I had a conversation this morning that completely messed up my day. The funny thing is that I was talking to someone who works for me and was answering a question I had. He did nothing wrong at all. He was courteous and did indeed answer my question.
But after we hung up, I felt off. I felt small and not enough.
I felt like I wanted to ask him to explain the answer more deeply but felt too shy (inadequate, small, stupid) to ask. My first instinct was to be annoyed with him. But it didn’t take me long to realize it was all me.
I do this often.
There are times when my view of myself can get so skewed or small that everywhere I look, I only see people saying mean things. It can happen with anything. A coworker forgets to reply to email. A teacher doesn’t give my art feedback. Or even better, she will say nice things and then put an ellipses (…) and I will read into what the dots must mean. No one is free from my negative imagination. My husband, my kids, random person at the grocery store. It doesn’t matter who. Anyone can make me feel tiny during these times.
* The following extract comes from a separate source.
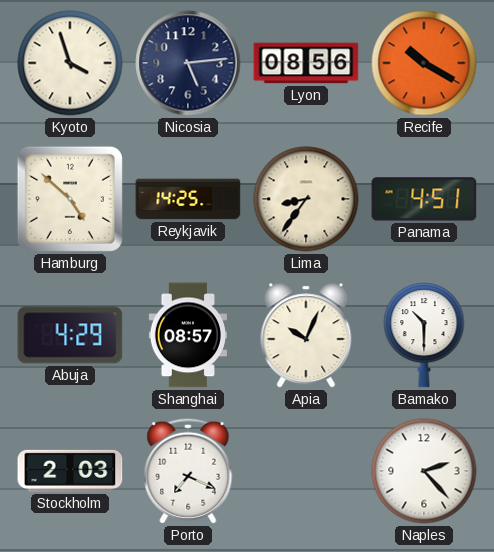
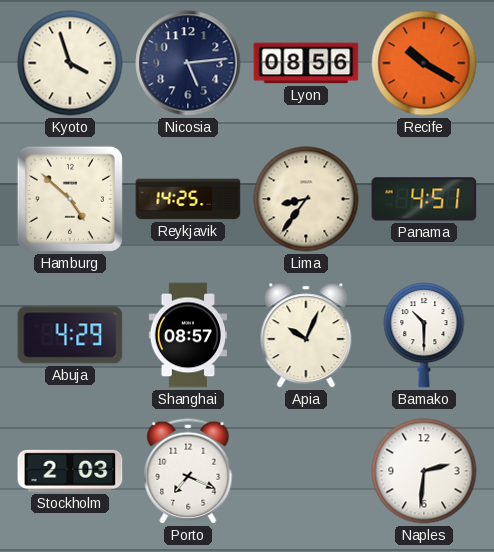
Naples: 2:23 -> 2:31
I have an excellent ability to gloss over the good and zoom in to the bad. It’s as if I am clinging so hard to this belief that I am not worthy that I will use any occasion to feed my belief. If anything is open to interpretation in the slightest way, I will slant it to the negative angle. Absence of information is negative and so is anything that is subjective.
Cheri in my class reminded me of this quote by Eleanor Roosevelt today: No one can make your feel inferior without your permission.
I believe this with all my heart. In the end, it comes down to inner strength and self-image. What we believe of ourselves is what we project to the world. People can only make us feel small if we let them.
And when I am in this bad place, not only do I let them but it’s like I’m forcing them. It’s like I am looking for the bad, seeking it, embracing it, encouraging it just to prove a point.
It took me almost all day to realize that it was the phone call that threw off the balance of my day. By then, I’d already found several other ways to feel bad about myself and had spent quite a bunch of time on the couch, pouting and feeling sorry for myself.
As I told Jake about the phone call and how it made me feel, he reminded me that the person on the other side was kind and truly happy to help. He had already told us we could call him as much as we needed. He wasn’t trying to make me feel small and if I had asked him to explain more, I bet he would have. Instead of giving him the benefit of the doubt, I assumed the worst of him and spent my whole day feeling bad about him and me.
Not to mention all the negative energy that I infused into anything else I did today.
I know that some people always look for the good in everything. People, situations, conversations. Life. I know that people like that annoy others. It feels fake. And maybe with some it is, but I know that with others it’s not. They genuinely have a positive outlook on life. I don’t know if this comes from a healthy dose of self-confidence or a healthy dose of optimism. But, either way, I’d like to be one of those people. I’d like to look for the good instead of the bad.
Imagine the joy this would bring into my life and to the lives of everyone around me.